Quando iniciei a minha experiência na faculdade de Belas Artes trazia comigo muitas expectativas e esperanças. Deixava para trás 5 anos de um ensino muito conservador na Universidade Católica Portuguesa e vários anos de trabalho em contexto bastante formal. A prática artística foi surgindo para mim como um espaço para a expressão e liberdade, e foi com essa intenção que entrei na Faculdade de Belas Artes da Universidade de Lisboa.

A experiência na faculdade foi incrível e fui encontrando nela espaço para encontrar o meu sentido de propósito. Iniciei uma licenciatura em Desenho e em seguida enveredei pelo Mestrado em Pintura, uma vez que o meu trabalho tendia cada vez mais para a prática das artes visuais no contexto da arte contemporânea. No entanto senti que essa liberdade que me acompanhava desde o início se começava a fechar dentro dela própria. Ao trabalhar dentro do âmbito da arte contemporânea comecei a ser questionada perante a validade do meu trabalho: é arte ou não? É boa arte? Parecia haver um conjunto de regras invisíveis que eu própria desconhecia, coisas que se podiam fazer, coisas que não se podiam fazer. Bons e maus artistas. Aqueles que entendem o trabalho e os outros que não o conseguem entender. A sensação de não estar à altura era constante. Porque é que eu trabalhava? O que deve ser uma obra de arte? Também o próprio objectivo de estar na faculdade parecia estar relacionado com o facto de aprender a ser artista, como conseguir ser um artista, como ser reconhecido enquanto artista, validado pelas entidades adequadas (curadores, universidades, instituições). Isto também me causava confusão, afinal, via repetirem-se os mesmos padrões que tinha vivido na Universidade Católica.

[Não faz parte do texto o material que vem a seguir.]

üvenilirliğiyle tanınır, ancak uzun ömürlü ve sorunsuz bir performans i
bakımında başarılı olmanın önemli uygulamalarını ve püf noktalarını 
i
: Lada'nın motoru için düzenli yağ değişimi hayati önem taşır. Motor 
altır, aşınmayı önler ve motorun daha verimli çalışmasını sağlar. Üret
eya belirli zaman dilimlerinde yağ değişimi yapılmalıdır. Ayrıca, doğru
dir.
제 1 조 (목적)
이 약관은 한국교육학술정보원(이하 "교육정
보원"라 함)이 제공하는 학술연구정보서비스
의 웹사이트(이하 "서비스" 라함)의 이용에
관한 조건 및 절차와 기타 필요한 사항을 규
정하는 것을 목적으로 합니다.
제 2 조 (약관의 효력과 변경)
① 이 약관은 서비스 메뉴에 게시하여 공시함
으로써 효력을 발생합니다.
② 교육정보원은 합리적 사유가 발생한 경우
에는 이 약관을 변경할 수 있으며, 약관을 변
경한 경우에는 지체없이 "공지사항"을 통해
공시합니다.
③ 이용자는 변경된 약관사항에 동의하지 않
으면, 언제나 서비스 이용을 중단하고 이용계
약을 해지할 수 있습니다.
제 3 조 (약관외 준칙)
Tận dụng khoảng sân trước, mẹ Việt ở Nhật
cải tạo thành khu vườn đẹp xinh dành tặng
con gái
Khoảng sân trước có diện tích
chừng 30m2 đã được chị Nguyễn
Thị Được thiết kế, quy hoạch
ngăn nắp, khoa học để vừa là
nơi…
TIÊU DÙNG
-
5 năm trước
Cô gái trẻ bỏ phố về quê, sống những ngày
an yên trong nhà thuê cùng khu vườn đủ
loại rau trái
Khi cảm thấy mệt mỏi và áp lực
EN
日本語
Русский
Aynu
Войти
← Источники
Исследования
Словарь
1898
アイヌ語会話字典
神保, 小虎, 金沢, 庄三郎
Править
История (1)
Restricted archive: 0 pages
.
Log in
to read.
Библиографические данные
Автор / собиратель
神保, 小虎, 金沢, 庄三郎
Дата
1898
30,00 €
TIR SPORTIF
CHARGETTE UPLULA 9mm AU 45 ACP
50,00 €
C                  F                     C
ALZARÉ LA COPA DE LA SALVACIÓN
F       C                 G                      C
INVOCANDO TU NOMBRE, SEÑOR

Ao longo dos anos que estudei nas Belas-Artes, em particular nos dois últimos de Mestrado em Pintura houve um ensinamento de base fortemente relacionado com o pensamento da "arte pela arte". A "arte pela arte é uma corrente filosófica do início do século XIX que defende a separação da arte de qualquer propósito didático, moral, político ou utilitário. A arte é um princípio e um fim e m si próprio, e a sua finalidade reside essencialmente na própria experiência estética. Este pensamento foi uma inovação no século XIX, uma vez que consistiu numa separação da arte ao serviço da igreja ou da burguesia. Foi com esta base que estudei arte na faculdade de belas artes, e assente nestes princípios estudámos desenho, pintura, estética, história de arte. Na verdade, durante estes anos, pensei que esta era a única finalidade e forma de fazer arte. 

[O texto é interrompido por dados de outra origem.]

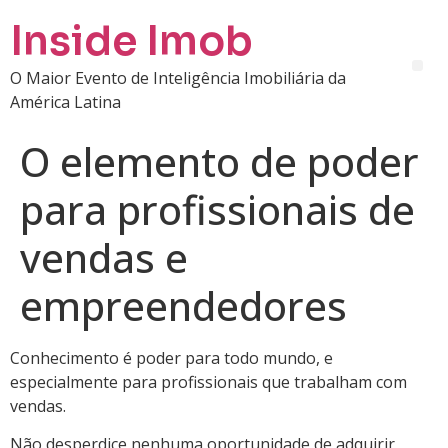
Inside Imob
O Maior Evento de Inteligência Imobiliária da
América Latina
O elemento de poder
para profissionais de
vendas e
empreendedores
Conhecimento é poder para todo mundo, e
especialmente para profissionais que trabalham com
vendas.
Não desperdice nenhuma oportunidade de adquirir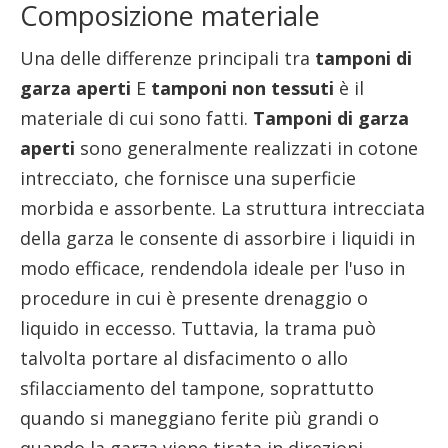
Composizione materiale
Una delle differenze principali tra
tamponi di
garza aperti
E
tamponi non tessuti
è il
materiale di cui sono fatti.
Tamponi di garza
aperti
sono generalmente realizzati in cotone
intrecciato, che fornisce una superficie
morbida e assorbente. La struttura intrecciata
della garza le consente di assorbire i liquidi in
modo efficace, rendendola ideale per l'uso in
procedure in cui è presente drenaggio o
liquido in eccesso. Tuttavia, la trama può
talvolta portare al disfacimento o allo
sfilacciamento del tampone, soprattutto
quando si maneggiano ferite più grandi o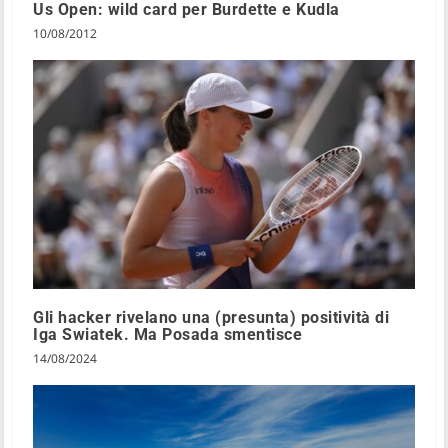
Us Open: wild card per Burdette e Kudla
10/08/2012
Gli hacker rivelano una (presunta) positività di
Iga Swiatek. Ma Posada smentisce
14/08/2024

A maior surpresa surgiu no meu semestre de Erasmus na Academia de Belas Artes de Tallinn. Nas aulas de teoria da arte somos confrontados com um programa focado em temas sociais, política, ambiente, antropologia, tecnologia, ciência, educação etc. Somos encorajados a expressar a nossa opinião e a utilizar a estrutura do pensamento artístico  (aberto, especulativo, associativo, não linear, com deslumbramento, pensando de forma diferente) para o fazer. Trabalhamos em grupo, não há avaliações apenas um sistema de aprovação/reprovação. A maior surpresa foi descobrir que isto também era uma opção, pensar na arte desta forma. 

A minha prática de desenho sempre esteve associada a uma ideia de propósito. Há o propósito que busco em mim e que procuro despertar nos outros, desta forma esta segunda abordagem ao pensamento artístico pareceu-me bastante válida. Foi nesta altura que questionei a verdade absoluta da expressão "arte pela arte", e percebo que esta foi sempre questionada ao longo da sua existência. Não era uma verdade mas sim um movimento, uma cultura ou contra-cultura, que fez sentido num contexto e deixou de o fazer noutro. Fortemente questionada por autores como Frank Loyd Wright, John Ruskin, Friedrich Nietzche, Edgar Alan Poe ou Walter Benjamin, que criticaram que esta era em si uma impossibilidade, um elitismo.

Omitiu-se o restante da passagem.